Societies collapse in much the same way — there is something like a universal way of collapse. Yet the whole problem begins with the fact that human beings, having needy egos, find their own downfall difficult to accept.
Perhaps you yourself will object — you are a mighty citizen of a proud society. Ah. Do you think the Incas, Mayas, Romans, or Nazis ever thought they obeyed the laws of history? Of course not. Becoming a powerful society makes us vulnerable to collapse because it leaves us puffed up with hubris. “We shall never fall!”, we cry, “our thousand-year reign has barely begun!”
To think one is above history is precisely where collapse begins — people who don’t understand how societies fall can’t do a whole lot to stop it. We begin the story of how a society falls thus: there is an almost hysterical atmosphere of denial that it ever could.
Step one. The economy stagnates. Life becomes harder and meaner.

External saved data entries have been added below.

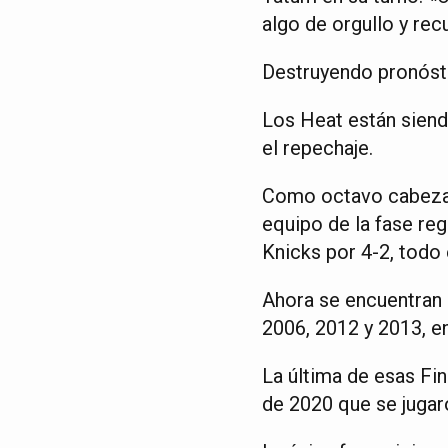
algo de orgullo y rec
Destruyendo pronóst
Los Heat están siend
el repechaje.
Como octavo cabeza 
equipo de la fase re
Knicks por 4-2, todo 
Ahora se encuentran a 
2006, 2012 y 2013, e
La última de esas Fi
de 2020 que se jugaro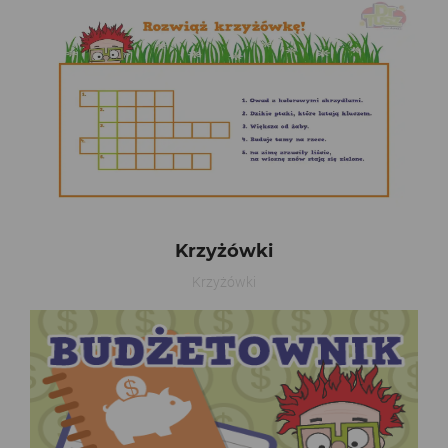
Krzyżówki
Krzyżówki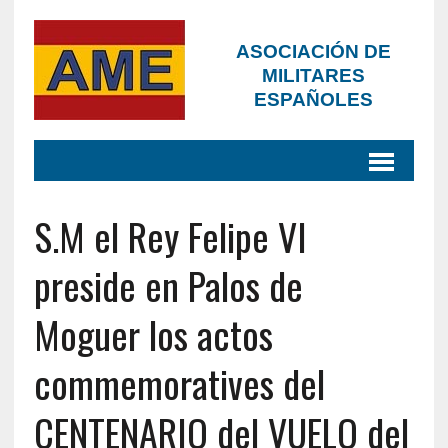
ASOCIACIÓN DE
MILITARES
ESPAÑOLES
S.M el Rey Felipe VI
preside en Palos de
Moguer los actos
commemoratives del
CENTENARIO del VUELO del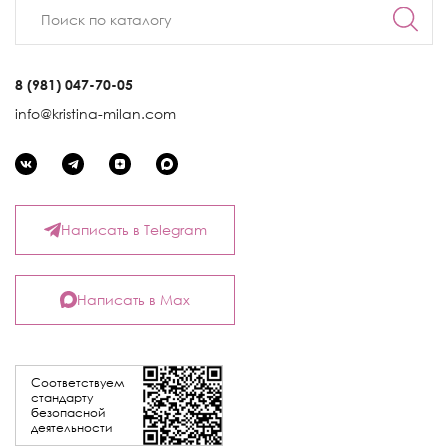
8 (981) 047-70-05
info@kristina-milan.com
Написать в Telegram
Написать в Max
Соответствуем
стандарту
безопасной
деятельности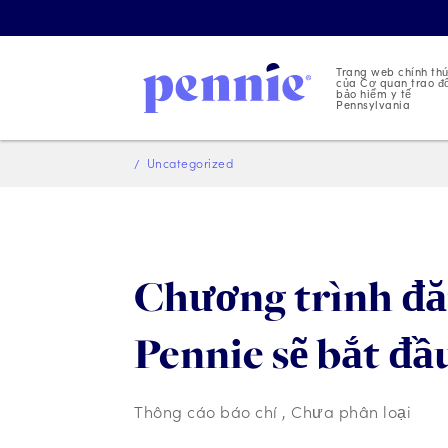
Trang web chính th
của Cơ quan trao đ
bảo hiểm y tế
Pennsylvania
Uncategorized
Chương trình đă
Pennie sẽ bắt đầ
Thông cáo báo chí
,
Chưa phân loại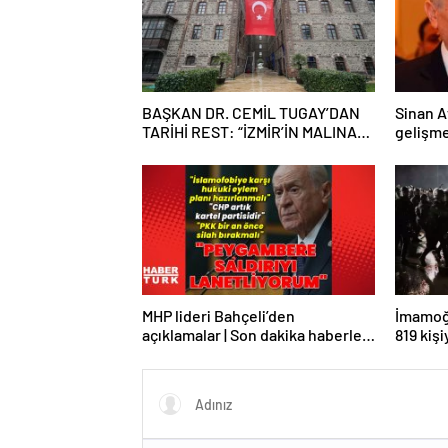
BAŞKAN DR. CEMİL TUGAY’DAN
Sinan A
TARİHİ REST: “İZMİR’İN MALINA
gelişm
ÇÖKTÜRMEM, HALKIN HAKKINI
KİMSEYE YEDİRMEM!”
MHP lideri Bahçeli’den
İmamoğl
açıklamalar | Son dakika haberler |
819 kiş
Son dakika haberleri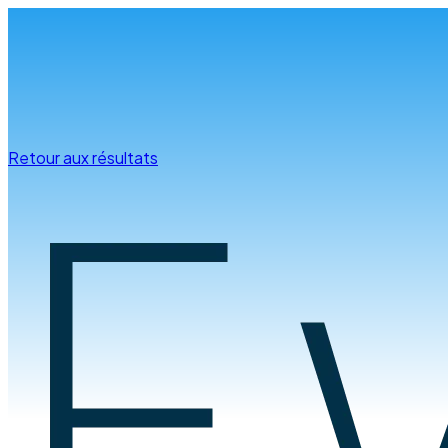
Infos & conseils
Retour aux résultats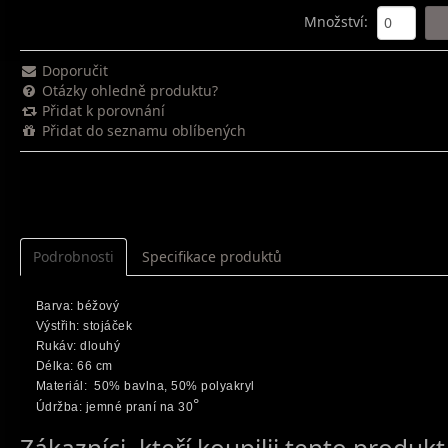
Množství
:
Doporučit
Otázky ohledně produktu?
Přidat k porovnání
Přidat do seznamu oblíbených
Podrobnosti
Specifikace produktů
Barva: béžový
Výstřih: stojáček
Rukáv: dlouhý
Délka: 66 cm
Materiál: 50% bavlna, 50% polyakryl
°
Údržba: jemné praní na 3
0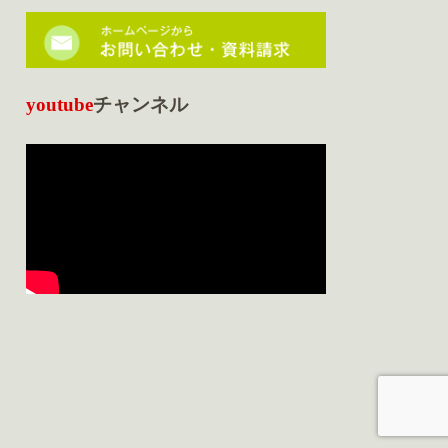
youtube
チャンネル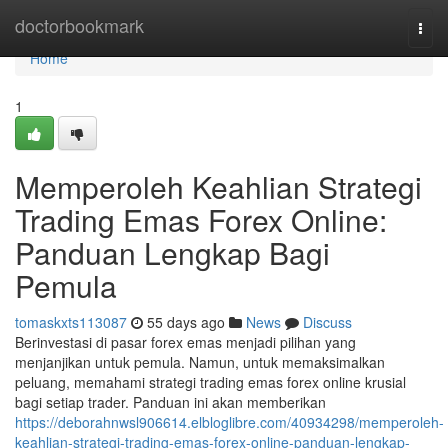
Home
doctorbookmark
Togg
navi
Home
1
Memperoleh Keahlian Strategi
Trading Emas Forex Online:
Panduan Lengkap Bagi
Pemula
tomaskxts113087
55 days ago
News
Discuss
Berinvestasi di pasar forex emas menjadi pilihan yang
menjanjikan untuk pemula. Namun, untuk memaksimalkan
peluang, memahami strategi trading emas forex online krusial
bagi setiap trader. Panduan ini akan memberikan
https://deborahnwsl906614.elbloglibre.com/40934298/memperoleh-
keahlian-strategi-trading-emas-forex-online-panduan-lengkap-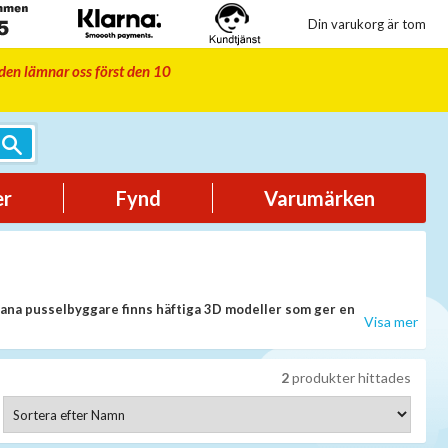
Din varukorg är tom
iden lämnar oss först den 10
er
Fynd
Varumärken
vana pusselbyggare finns häftiga 3D modeller som ger en
Visa mer
2
produkter hittades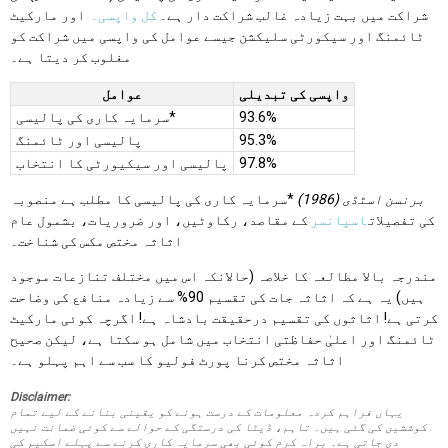
شراکت میں بہت زیادہ غالب شراکت دار ہے۔
کل واپسی۔
اور مارکیٹ
ٹائمنگ اور سیکورٹی سلیکشن جیسے عوامل کی واپسی میں شراکت کو
مغلوب کر دیتا ہے۔
واپسی کی تبدیلی
عوامل
93.6%
سرمایہ کاری کی پالیسی*
95.3%
پالیسی اور ٹائمنگ
97.8%
پالیسی اور سیکیورٹی کا انتخاب
برنسن اسٹڈی (1986)
*سرمایہ کاری کی پالیسی کا مطلب ہے منصوبہ
کی تفصیلات
اسپانسر
کے مقاصد، رکاوٹیں، اور ضروریات، بشمول عام
اثاثہ مختص مکس کی شناخت۔
مندرجہ بالا مطالعہ کا خلاصہ (حالانکہ اس میں مختلف تنازعات موجود
ہیں) یہ ہے کہ اثاثہ جات کی تقسیم 90% سے زیادہ منافع کی وضاحت
کرتی ہے! اثاثوں کی تقسیم درحقیقت بادشاہ ہے! اگرچہ کوئی مارکیٹ
ٹائمنگ اور اعلیٰ حفاظتی انتخاب میں شامل ہو سکتا ہے، لیکن صحیح
اثاثہ مختص کرنا پورٹ فولیو کا سب سے اہم پہلو ہے۔
Disclaimer:
یہاں فراہم کردہ معلومات کے درست ہونے کو یقینی بنانے کے لیے تمام
کوششیں کی گئی ہیں۔ تاہم، ڈیٹا کی درستگی کے حوالے سے کوئی ضمانت نہیں
دی جاتی ہے۔ براہ کرم کوئی بھی سرمایہ کاری کرنے سے پہلے اسکیم کی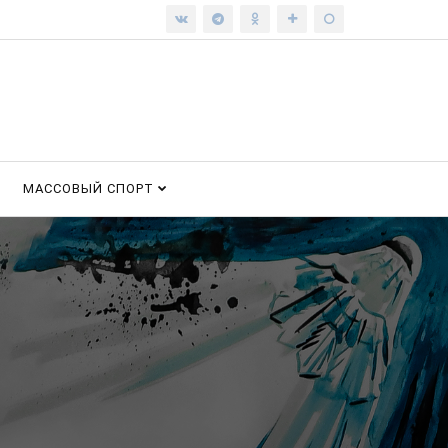
МАССОВЫЙ СПОРТ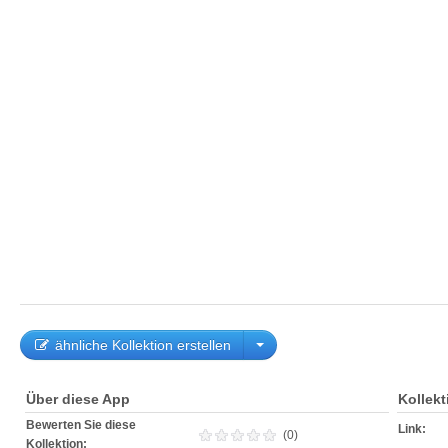
ähnliche Kollektion erstellen
Über diese App
Kollek
Bewerten Sie diese
Link:
(0)
Kollektion: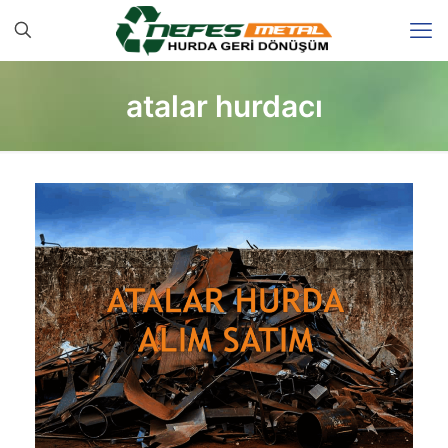
atalar hurdacı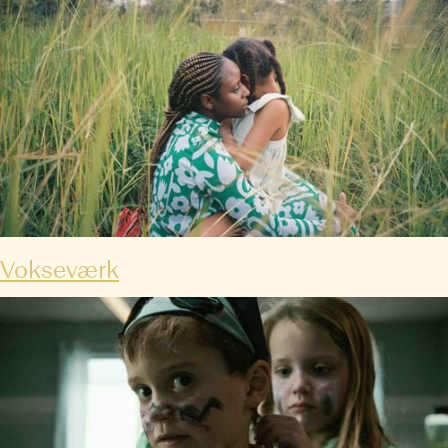
Vokseværk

An atmosphere of cruelty permeates. But elites must deny stagnation— otherwise, they have admitted that they have failed: in this way, a social contract never gets repaired.
Step two. Neighbour turns on neighbour for a constant share of a dwindling pie. They must compete more and more viciously to maintain the living standards of their parents and grandparents. Social bonds blow apart. Norms begin to disintegrate.
Step three. Growing ever more anxious and desperate, seeking a truce in what has become an unwinnable battle for survival, people turn to strongmen, glorified thugs, revelling in indecency, thus flaunting their power over broken norms and failed social contract.